— EXTRACTED ENTRIES —

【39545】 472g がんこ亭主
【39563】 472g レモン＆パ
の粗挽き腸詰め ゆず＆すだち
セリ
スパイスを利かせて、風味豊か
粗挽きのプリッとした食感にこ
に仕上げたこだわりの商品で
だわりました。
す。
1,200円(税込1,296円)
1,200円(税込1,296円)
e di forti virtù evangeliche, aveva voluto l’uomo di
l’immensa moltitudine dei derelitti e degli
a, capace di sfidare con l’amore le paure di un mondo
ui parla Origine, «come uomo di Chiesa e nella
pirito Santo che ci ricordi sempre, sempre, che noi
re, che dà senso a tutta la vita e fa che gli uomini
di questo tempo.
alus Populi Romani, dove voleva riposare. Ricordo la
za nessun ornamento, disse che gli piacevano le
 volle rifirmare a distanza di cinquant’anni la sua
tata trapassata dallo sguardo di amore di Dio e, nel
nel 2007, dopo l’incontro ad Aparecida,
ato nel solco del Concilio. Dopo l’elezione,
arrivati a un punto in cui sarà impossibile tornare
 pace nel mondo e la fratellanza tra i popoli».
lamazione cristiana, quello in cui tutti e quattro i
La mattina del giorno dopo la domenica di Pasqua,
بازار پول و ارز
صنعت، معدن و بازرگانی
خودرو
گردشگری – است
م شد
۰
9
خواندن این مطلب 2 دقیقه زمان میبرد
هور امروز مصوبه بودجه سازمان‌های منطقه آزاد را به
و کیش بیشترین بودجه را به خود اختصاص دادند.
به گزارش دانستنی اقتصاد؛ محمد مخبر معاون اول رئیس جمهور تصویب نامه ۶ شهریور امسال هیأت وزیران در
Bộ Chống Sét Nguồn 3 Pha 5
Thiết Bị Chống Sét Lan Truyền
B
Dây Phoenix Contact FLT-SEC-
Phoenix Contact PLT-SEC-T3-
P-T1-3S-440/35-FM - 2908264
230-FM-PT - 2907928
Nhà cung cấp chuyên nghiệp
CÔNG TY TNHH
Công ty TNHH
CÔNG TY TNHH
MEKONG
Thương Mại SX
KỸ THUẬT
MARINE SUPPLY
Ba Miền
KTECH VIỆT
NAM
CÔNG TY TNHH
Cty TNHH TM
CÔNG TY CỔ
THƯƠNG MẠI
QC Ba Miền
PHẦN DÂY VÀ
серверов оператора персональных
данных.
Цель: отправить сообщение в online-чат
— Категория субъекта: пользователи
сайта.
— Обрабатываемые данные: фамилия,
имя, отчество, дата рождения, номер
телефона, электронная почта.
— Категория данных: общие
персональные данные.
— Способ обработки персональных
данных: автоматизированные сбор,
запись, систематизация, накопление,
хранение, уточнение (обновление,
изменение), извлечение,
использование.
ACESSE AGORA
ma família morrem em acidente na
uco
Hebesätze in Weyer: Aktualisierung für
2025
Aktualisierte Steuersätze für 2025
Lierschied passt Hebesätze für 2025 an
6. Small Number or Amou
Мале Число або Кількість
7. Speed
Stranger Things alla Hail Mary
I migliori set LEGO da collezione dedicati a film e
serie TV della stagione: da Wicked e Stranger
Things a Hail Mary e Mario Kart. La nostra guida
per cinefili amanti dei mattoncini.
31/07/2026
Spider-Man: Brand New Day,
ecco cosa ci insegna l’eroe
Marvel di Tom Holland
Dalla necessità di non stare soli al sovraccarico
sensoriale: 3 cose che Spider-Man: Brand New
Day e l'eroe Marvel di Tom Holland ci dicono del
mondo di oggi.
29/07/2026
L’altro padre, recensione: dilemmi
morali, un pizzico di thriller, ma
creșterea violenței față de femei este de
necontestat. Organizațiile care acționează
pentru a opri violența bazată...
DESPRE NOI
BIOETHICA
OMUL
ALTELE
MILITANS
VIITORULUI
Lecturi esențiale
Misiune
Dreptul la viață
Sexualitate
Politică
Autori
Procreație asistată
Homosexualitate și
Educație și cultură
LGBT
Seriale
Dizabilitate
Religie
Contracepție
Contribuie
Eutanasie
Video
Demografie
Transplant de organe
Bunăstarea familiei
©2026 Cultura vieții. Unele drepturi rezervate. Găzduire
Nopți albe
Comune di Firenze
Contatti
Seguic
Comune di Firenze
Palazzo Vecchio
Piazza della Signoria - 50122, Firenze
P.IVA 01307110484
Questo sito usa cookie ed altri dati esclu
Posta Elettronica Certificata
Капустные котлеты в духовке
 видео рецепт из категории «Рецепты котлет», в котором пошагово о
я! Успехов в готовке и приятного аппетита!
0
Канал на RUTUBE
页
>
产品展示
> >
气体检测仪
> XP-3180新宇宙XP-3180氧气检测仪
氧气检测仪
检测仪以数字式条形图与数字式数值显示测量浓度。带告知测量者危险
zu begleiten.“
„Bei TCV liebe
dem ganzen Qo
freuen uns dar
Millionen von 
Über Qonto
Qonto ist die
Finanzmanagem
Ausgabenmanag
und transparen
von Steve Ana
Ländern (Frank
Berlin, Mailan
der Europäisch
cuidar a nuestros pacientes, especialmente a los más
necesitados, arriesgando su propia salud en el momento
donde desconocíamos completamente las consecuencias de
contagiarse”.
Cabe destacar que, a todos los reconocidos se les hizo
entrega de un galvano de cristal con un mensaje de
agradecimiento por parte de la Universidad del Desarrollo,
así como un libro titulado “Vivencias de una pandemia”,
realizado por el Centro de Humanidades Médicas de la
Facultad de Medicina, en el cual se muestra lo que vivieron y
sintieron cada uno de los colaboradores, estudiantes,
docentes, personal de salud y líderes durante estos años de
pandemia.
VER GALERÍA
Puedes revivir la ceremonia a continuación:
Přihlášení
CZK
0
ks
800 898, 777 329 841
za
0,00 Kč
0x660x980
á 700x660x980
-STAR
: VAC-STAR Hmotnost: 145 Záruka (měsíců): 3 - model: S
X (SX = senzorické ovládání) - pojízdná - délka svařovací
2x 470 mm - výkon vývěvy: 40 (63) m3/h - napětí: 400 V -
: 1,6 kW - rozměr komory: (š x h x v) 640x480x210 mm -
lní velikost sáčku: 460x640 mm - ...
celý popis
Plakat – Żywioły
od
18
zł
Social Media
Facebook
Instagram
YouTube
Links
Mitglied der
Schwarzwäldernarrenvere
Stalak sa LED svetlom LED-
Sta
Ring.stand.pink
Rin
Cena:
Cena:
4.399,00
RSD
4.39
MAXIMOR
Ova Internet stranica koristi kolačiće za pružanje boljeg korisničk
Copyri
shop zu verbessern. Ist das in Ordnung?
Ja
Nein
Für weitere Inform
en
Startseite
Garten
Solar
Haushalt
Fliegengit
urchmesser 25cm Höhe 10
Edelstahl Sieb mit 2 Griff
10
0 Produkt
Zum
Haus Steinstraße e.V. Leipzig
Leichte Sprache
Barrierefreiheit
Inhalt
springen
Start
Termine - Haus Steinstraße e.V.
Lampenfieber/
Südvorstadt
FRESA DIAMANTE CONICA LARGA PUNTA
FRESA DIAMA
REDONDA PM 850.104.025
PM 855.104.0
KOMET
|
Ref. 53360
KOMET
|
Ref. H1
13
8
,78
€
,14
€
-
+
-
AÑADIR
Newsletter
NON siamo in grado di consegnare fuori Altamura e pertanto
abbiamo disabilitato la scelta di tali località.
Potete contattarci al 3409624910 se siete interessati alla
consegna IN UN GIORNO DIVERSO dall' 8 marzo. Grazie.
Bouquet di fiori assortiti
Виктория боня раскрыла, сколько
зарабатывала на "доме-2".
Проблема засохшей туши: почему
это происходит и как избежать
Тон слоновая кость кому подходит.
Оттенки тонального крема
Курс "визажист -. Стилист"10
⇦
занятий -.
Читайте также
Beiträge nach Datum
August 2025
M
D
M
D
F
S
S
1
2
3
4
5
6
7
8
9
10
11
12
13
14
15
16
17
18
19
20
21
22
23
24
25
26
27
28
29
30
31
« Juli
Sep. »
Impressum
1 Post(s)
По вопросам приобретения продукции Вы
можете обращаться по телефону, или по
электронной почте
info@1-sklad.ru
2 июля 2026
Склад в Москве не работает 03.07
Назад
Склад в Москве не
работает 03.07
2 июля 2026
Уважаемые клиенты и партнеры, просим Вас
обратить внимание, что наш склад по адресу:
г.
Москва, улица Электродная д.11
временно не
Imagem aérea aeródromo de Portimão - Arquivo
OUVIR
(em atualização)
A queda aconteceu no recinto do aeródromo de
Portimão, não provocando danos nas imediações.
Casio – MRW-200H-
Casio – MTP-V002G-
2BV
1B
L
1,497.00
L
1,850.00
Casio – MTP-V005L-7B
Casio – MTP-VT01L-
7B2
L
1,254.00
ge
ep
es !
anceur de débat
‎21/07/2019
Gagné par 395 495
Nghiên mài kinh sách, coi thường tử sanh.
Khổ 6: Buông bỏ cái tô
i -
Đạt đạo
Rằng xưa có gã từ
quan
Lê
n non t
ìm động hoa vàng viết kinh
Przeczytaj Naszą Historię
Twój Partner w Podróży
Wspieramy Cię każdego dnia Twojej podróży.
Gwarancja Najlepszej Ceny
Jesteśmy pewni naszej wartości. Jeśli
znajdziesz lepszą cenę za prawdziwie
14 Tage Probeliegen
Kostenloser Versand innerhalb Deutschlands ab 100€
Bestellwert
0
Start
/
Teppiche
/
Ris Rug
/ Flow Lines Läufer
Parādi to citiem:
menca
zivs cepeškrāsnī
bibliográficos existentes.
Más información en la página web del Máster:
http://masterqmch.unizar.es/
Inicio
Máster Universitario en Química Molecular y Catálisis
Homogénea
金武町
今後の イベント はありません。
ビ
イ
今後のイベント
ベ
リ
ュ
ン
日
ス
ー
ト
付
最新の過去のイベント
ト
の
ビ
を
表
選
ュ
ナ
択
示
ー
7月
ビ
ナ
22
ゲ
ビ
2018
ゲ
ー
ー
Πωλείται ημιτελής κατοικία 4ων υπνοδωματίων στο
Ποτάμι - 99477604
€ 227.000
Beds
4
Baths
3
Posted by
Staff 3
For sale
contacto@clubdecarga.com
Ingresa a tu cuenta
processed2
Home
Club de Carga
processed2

— ACTIVITY —
Within the listing above, the range opens at the line with "za nessun ornamento, disse" and closes at the line with "arrivati a un". Reproduce exactly the lines of that range, including both ends.

— COMPLETED EXERCISE —
za nessun ornamento, disse che gli piacevano le
 volle rifirmare a distanza di cinquant’anni la sua
tata trapassata dallo sguardo di amore di Dio e, nel
nel 2007, dopo l’incontro ad Aparecida,
ato nel solco del Concilio. Dopo l’elezione,
arrivati a un punto in cui sarà impossibile tornare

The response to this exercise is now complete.